** RECORDS FOR THIS TASK follows **

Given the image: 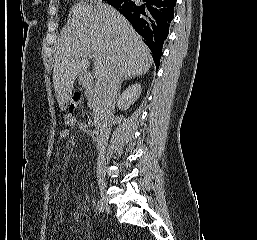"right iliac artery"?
Returning a JSON list of instances; mask_svg holds the SVG:
<instances>
[{"instance_id": "obj_1", "label": "right iliac artery", "mask_w": 257, "mask_h": 240, "mask_svg": "<svg viewBox=\"0 0 257 240\" xmlns=\"http://www.w3.org/2000/svg\"><path fill=\"white\" fill-rule=\"evenodd\" d=\"M96 210L99 213L103 212L104 208H103V204H102L101 200H98L97 205H96Z\"/></svg>"}]
</instances>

** End of RECORDS FOR THIS TASK **

EXERCISE -
For the word "instances", return every line of the records that holds it.

ANSWER TO THE EXERCISE -
Returning a JSON list of instances; mask_svg holds the SVG:
<instances>
</instances>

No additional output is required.